• Data records
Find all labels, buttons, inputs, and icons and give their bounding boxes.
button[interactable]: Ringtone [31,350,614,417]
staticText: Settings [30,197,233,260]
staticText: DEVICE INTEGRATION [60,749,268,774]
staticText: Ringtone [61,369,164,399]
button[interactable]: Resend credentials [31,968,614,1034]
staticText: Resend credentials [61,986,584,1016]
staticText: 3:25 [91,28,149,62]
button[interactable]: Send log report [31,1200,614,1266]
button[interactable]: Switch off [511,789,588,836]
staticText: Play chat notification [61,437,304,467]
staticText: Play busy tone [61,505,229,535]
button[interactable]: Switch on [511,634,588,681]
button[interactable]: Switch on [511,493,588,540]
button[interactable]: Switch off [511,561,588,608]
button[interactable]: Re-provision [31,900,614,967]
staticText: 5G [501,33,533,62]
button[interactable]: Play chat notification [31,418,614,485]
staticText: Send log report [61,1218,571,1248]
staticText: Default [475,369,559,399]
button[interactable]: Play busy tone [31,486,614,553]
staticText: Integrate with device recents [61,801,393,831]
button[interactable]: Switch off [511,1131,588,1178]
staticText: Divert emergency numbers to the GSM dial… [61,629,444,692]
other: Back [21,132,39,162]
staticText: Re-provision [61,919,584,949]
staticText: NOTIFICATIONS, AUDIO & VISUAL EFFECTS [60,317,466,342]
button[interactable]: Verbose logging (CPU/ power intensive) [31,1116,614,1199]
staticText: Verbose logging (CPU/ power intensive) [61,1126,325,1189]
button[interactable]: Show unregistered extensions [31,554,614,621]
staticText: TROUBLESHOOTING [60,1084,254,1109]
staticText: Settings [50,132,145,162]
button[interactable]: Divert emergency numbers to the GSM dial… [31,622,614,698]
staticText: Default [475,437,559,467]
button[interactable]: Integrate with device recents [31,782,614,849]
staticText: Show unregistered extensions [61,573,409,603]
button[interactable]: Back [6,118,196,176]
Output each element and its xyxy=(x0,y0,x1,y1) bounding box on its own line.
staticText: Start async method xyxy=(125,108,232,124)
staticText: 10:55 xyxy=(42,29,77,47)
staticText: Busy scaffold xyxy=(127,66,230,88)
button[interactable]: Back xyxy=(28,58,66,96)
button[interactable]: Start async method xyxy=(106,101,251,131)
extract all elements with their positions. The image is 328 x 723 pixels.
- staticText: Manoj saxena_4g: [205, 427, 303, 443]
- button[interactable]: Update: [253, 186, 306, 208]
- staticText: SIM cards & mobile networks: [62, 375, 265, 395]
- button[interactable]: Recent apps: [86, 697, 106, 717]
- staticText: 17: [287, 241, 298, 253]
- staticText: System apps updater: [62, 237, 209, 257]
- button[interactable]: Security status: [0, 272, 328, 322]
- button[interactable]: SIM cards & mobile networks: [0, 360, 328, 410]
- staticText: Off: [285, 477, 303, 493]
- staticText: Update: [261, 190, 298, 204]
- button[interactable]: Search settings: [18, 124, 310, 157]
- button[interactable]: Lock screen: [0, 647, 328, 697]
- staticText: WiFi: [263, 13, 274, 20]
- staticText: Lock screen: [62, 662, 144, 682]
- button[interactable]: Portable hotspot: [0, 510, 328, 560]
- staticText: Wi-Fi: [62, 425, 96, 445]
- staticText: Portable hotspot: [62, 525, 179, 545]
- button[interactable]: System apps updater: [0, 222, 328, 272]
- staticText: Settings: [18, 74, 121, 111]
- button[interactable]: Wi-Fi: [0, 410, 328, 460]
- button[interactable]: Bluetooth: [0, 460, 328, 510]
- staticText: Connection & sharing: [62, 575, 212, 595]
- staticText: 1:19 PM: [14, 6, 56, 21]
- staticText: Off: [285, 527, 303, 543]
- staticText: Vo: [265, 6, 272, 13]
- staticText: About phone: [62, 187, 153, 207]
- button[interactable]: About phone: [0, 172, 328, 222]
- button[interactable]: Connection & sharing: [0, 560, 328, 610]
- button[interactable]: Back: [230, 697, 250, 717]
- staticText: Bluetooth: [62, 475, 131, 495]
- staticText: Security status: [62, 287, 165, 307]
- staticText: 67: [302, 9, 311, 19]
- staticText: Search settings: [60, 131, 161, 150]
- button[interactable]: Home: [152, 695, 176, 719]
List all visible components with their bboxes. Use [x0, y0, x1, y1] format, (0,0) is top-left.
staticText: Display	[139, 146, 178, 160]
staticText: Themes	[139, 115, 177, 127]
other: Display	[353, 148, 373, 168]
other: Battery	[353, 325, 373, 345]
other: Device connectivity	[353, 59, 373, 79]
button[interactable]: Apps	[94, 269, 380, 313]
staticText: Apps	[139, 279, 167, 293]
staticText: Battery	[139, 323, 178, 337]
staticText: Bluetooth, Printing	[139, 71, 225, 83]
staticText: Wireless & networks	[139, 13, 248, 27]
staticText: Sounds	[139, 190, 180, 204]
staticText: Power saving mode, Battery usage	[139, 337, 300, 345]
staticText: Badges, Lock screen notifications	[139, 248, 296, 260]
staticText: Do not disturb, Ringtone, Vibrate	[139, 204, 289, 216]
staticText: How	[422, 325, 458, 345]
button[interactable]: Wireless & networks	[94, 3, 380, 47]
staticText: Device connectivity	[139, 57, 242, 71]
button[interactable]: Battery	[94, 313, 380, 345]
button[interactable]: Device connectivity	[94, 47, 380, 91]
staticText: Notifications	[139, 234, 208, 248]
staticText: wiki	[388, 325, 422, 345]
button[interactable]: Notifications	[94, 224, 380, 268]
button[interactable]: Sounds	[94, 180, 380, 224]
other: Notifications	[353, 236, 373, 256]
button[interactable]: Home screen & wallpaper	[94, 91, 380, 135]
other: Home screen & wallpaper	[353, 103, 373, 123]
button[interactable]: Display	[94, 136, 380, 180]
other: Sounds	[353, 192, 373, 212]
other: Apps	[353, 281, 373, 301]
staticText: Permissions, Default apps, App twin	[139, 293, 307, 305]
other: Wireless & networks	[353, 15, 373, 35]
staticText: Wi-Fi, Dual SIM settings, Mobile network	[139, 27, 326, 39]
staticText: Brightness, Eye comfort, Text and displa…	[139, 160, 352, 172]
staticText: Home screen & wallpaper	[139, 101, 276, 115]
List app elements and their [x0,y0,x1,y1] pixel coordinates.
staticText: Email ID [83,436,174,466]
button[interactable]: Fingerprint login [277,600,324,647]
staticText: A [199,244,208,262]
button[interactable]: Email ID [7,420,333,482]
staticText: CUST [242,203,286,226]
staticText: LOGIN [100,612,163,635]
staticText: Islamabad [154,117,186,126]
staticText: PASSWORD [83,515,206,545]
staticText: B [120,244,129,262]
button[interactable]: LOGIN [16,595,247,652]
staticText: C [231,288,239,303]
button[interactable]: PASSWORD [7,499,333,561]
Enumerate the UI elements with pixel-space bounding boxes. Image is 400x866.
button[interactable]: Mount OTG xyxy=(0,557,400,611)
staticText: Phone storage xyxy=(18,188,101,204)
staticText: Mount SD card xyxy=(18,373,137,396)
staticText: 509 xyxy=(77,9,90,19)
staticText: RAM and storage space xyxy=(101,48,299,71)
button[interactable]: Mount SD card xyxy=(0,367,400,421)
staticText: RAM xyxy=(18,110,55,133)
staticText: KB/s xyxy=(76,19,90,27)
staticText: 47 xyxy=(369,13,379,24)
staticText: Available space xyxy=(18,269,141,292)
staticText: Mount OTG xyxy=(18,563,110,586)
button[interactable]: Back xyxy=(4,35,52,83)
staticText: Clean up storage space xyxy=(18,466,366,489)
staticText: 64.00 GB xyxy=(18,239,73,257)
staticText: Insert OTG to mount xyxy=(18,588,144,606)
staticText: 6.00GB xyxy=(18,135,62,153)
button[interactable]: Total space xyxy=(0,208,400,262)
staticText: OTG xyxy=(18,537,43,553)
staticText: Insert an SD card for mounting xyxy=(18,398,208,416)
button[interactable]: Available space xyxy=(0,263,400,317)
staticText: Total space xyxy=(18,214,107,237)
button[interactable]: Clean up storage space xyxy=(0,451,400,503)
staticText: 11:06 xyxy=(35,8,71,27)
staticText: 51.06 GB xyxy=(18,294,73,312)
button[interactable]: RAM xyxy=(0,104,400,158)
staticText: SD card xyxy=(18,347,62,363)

• The problem
Identify each line in the records above that contains the word "Wireless", and copy it out in full.

• Answer box
staticText: Wireless & networks	[139, 13, 248, 27]
button[interactable]: Wireless & networks	[94, 3, 380, 47]
other: Wireless & networks	[353, 15, 373, 35]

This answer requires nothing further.